Start of Given entries

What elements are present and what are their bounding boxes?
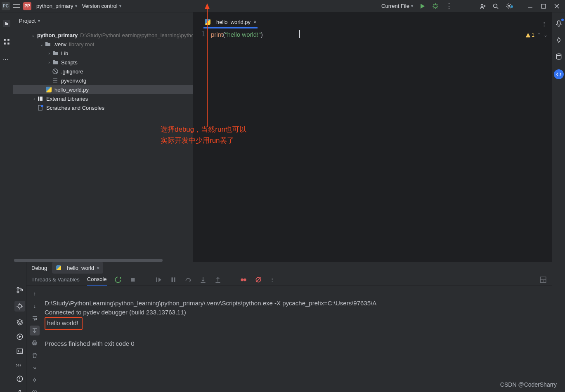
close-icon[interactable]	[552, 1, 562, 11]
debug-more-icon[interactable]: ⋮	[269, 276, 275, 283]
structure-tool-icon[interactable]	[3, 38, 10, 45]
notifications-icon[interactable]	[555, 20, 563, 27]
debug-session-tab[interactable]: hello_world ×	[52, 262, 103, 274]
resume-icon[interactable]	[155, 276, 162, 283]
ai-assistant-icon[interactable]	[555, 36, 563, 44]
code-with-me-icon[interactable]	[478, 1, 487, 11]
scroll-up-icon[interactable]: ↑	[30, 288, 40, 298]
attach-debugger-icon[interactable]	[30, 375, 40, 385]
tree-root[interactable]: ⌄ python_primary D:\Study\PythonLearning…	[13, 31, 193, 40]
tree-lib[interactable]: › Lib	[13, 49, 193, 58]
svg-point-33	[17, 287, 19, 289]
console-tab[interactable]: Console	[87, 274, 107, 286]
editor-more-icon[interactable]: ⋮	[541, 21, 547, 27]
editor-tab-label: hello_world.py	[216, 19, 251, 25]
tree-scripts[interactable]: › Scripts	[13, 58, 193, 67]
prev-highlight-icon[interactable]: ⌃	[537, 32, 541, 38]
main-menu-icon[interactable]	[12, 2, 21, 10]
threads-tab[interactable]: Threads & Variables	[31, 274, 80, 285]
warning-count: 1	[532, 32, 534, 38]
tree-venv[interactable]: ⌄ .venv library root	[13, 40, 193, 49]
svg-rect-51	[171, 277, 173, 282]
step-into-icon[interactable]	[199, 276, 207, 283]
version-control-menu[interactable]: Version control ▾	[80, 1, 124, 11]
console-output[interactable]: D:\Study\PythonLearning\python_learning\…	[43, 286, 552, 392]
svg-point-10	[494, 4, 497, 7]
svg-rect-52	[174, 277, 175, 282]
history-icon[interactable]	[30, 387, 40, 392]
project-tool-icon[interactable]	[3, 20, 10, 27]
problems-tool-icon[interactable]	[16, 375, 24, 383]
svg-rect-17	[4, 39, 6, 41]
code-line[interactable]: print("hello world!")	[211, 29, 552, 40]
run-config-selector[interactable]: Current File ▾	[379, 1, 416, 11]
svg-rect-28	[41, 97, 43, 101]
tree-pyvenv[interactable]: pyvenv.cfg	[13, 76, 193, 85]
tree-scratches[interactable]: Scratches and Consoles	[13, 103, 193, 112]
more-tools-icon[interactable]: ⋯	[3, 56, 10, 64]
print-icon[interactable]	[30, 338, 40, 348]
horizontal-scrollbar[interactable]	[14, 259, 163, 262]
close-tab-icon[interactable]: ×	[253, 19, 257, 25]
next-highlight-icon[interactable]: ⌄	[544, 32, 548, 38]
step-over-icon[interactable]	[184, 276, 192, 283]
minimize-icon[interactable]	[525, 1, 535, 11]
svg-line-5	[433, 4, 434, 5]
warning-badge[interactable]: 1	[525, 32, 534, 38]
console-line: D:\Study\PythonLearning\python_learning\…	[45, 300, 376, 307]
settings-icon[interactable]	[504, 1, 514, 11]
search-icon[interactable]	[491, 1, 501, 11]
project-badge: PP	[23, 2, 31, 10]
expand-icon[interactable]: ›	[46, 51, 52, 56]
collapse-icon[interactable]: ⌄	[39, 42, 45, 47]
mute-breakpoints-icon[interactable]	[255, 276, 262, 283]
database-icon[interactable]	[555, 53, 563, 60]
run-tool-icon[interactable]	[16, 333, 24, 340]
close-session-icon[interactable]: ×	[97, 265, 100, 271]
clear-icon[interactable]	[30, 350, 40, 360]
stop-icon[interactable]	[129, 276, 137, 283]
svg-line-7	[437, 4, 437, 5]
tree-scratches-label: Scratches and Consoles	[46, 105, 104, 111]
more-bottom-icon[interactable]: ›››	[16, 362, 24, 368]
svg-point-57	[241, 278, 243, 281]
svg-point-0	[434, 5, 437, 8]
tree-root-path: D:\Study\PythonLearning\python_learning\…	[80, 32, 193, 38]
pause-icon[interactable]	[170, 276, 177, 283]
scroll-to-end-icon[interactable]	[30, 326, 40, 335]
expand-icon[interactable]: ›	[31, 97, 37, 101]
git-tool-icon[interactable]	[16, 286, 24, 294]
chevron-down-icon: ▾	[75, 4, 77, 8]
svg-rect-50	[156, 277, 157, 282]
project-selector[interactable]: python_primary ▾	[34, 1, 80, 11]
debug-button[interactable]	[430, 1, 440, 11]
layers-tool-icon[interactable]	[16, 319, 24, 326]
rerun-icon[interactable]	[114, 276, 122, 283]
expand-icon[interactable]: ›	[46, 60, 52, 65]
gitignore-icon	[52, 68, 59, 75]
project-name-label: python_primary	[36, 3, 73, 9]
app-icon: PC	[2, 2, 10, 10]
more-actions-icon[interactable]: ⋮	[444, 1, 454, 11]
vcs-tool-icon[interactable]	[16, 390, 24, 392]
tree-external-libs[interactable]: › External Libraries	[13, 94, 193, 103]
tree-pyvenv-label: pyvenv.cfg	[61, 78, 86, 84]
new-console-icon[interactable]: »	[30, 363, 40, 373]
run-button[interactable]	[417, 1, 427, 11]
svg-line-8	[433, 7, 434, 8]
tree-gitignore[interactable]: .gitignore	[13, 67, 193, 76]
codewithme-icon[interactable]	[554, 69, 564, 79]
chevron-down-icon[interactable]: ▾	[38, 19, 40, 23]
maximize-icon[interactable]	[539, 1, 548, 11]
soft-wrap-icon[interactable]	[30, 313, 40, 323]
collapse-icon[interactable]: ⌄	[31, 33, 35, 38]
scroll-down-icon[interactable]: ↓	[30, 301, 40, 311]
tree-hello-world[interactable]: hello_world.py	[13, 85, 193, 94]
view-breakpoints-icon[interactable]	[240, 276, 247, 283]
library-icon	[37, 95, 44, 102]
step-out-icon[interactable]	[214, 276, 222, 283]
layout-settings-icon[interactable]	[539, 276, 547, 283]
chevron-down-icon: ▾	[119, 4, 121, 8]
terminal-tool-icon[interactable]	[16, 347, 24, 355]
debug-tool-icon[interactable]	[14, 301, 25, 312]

End of Given entries

### What you should do
Would you retype all the material above exactly, apart from its pictures?

### Completed task
What elements are present and what are their bounding boxes?
close-icon[interactable]	[552, 1, 562, 11]
debug-more-icon[interactable]: ⋮	[269, 276, 275, 283]
structure-tool-icon[interactable]	[3, 38, 10, 45]
notifications-icon[interactable]	[555, 20, 563, 27]
debug-session-tab[interactable]: hello_world ×	[52, 262, 103, 274]
resume-icon[interactable]	[155, 276, 162, 283]
ai-assistant-icon[interactable]	[555, 36, 563, 44]
code-with-me-icon[interactable]	[478, 1, 487, 11]
scroll-up-icon[interactable]: ↑	[30, 288, 40, 298]
attach-debugger-icon[interactable]	[30, 375, 40, 385]
tree-root[interactable]: ⌄ python_primary D:\Study\PythonLearning…	[13, 31, 193, 40]
tree-lib[interactable]: › Lib	[13, 49, 193, 58]
svg-point-33	[17, 287, 19, 289]
console-tab[interactable]: Console	[87, 274, 107, 286]
editor-more-icon[interactable]: ⋮	[541, 21, 547, 27]
editor-tab-label: hello_world.py	[216, 19, 251, 25]
tree-scripts[interactable]: › Scripts	[13, 58, 193, 67]
prev-highlight-icon[interactable]: ⌃	[537, 32, 541, 38]
main-menu-icon[interactable]	[12, 2, 21, 10]
threads-tab[interactable]: Threads & Variables	[31, 274, 80, 285]
warning-count: 1	[532, 32, 534, 38]
tree-venv[interactable]: ⌄ .venv library root	[13, 40, 193, 49]
svg-rect-51	[171, 277, 173, 282]
step-into-icon[interactable]	[199, 276, 207, 283]
version-control-menu[interactable]: Version control ▾	[80, 1, 124, 11]
console-output[interactable]: D:\Study\PythonLearning\python_learning\…	[43, 286, 552, 392]
svg-point-10	[494, 4, 497, 7]
svg-rect-52	[174, 277, 175, 282]
history-icon[interactable]	[30, 387, 40, 392]
project-tool-icon[interactable]	[3, 20, 10, 27]
problems-tool-icon[interactable]	[16, 375, 24, 383]
svg-rect-17	[4, 39, 6, 41]
code-line[interactable]: print("hello world!")	[211, 29, 552, 40]
run-config-selector[interactable]: Current File ▾	[379, 1, 416, 11]
svg-rect-28	[41, 97, 43, 101]
tree-pyvenv[interactable]: pyvenv.cfg	[13, 76, 193, 85]
tree-scratches[interactable]: Scratches and Consoles	[13, 103, 193, 112]
more-tools-icon[interactable]: ⋯	[3, 56, 10, 64]
print-icon[interactable]	[30, 338, 40, 348]
horizontal-scrollbar[interactable]	[14, 259, 163, 262]
close-tab-icon[interactable]: ×	[253, 19, 257, 25]
next-highlight-icon[interactable]: ⌄	[544, 32, 548, 38]
step-over-icon[interactable]	[184, 276, 192, 283]
minimize-icon[interactable]	[525, 1, 535, 11]
svg-line-5	[433, 4, 434, 5]
warning-badge[interactable]: 1	[525, 32, 534, 38]
console-line: D:\Study\PythonLearning\python_learning\…	[45, 300, 376, 307]
settings-icon[interactable]	[504, 1, 514, 11]
search-icon[interactable]	[491, 1, 501, 11]
project-badge: PP	[23, 2, 31, 10]
expand-icon[interactable]: ›	[46, 51, 52, 56]
collapse-icon[interactable]: ⌄	[39, 42, 45, 47]
mute-breakpoints-icon[interactable]	[255, 276, 262, 283]
database-icon[interactable]	[555, 53, 563, 60]
run-tool-icon[interactable]	[16, 333, 24, 340]
close-session-icon[interactable]: ×	[97, 265, 100, 271]
clear-icon[interactable]	[30, 350, 40, 360]
stop-icon[interactable]	[129, 276, 137, 283]
svg-line-7	[437, 4, 437, 5]
tree-scratches-label: Scratches and Consoles	[46, 105, 104, 111]
more-bottom-icon[interactable]: ›››	[16, 362, 24, 368]
svg-point-57	[241, 278, 243, 281]
svg-point-0	[434, 5, 437, 8]
tree-root-path: D:\Study\PythonLearning\python_learning\…	[80, 32, 193, 38]
pause-icon[interactable]	[170, 276, 177, 283]
scroll-to-end-icon[interactable]	[30, 326, 40, 335]
expand-icon[interactable]: ›	[31, 97, 37, 101]
git-tool-icon[interactable]	[16, 286, 24, 294]
chevron-down-icon: ▾	[75, 4, 77, 8]
svg-rect-50	[156, 277, 157, 282]
project-selector[interactable]: python_primary ▾	[34, 1, 80, 11]
debug-button[interactable]	[430, 1, 440, 11]
layers-tool-icon[interactable]	[16, 319, 24, 326]
rerun-icon[interactable]	[114, 276, 122, 283]
expand-icon[interactable]: ›	[46, 60, 52, 65]
gitignore-icon	[52, 68, 59, 75]
project-name-label: python_primary	[36, 3, 73, 9]
app-icon: PC	[2, 2, 10, 10]
more-actions-icon[interactable]: ⋮	[444, 1, 454, 11]
vcs-tool-icon[interactable]	[16, 390, 24, 392]
tree-external-libs[interactable]: › External Libraries	[13, 94, 193, 103]
tree-pyvenv-label: pyvenv.cfg	[61, 78, 86, 84]
new-console-icon[interactable]: »	[30, 363, 40, 373]
run-button[interactable]	[417, 1, 427, 11]
svg-line-8	[433, 7, 434, 8]
tree-gitignore[interactable]: .gitignore	[13, 67, 193, 76]
codewithme-icon[interactable]	[554, 69, 564, 79]
chevron-down-icon[interactable]: ▾	[38, 19, 40, 23]
maximize-icon[interactable]	[539, 1, 548, 11]
soft-wrap-icon[interactable]	[30, 313, 40, 323]
collapse-icon[interactable]: ⌄	[31, 33, 35, 38]
scroll-down-icon[interactable]: ↓	[30, 301, 40, 311]
tree-hello-world[interactable]: hello_world.py	[13, 85, 193, 94]
view-breakpoints-icon[interactable]	[240, 276, 247, 283]
library-icon	[37, 95, 44, 102]
step-out-icon[interactable]	[214, 276, 222, 283]
layout-settings-icon[interactable]	[539, 276, 547, 283]
chevron-down-icon: ▾	[119, 4, 121, 8]
terminal-tool-icon[interactable]	[16, 347, 24, 355]
debug-tool-icon[interactable]	[14, 301, 25, 312]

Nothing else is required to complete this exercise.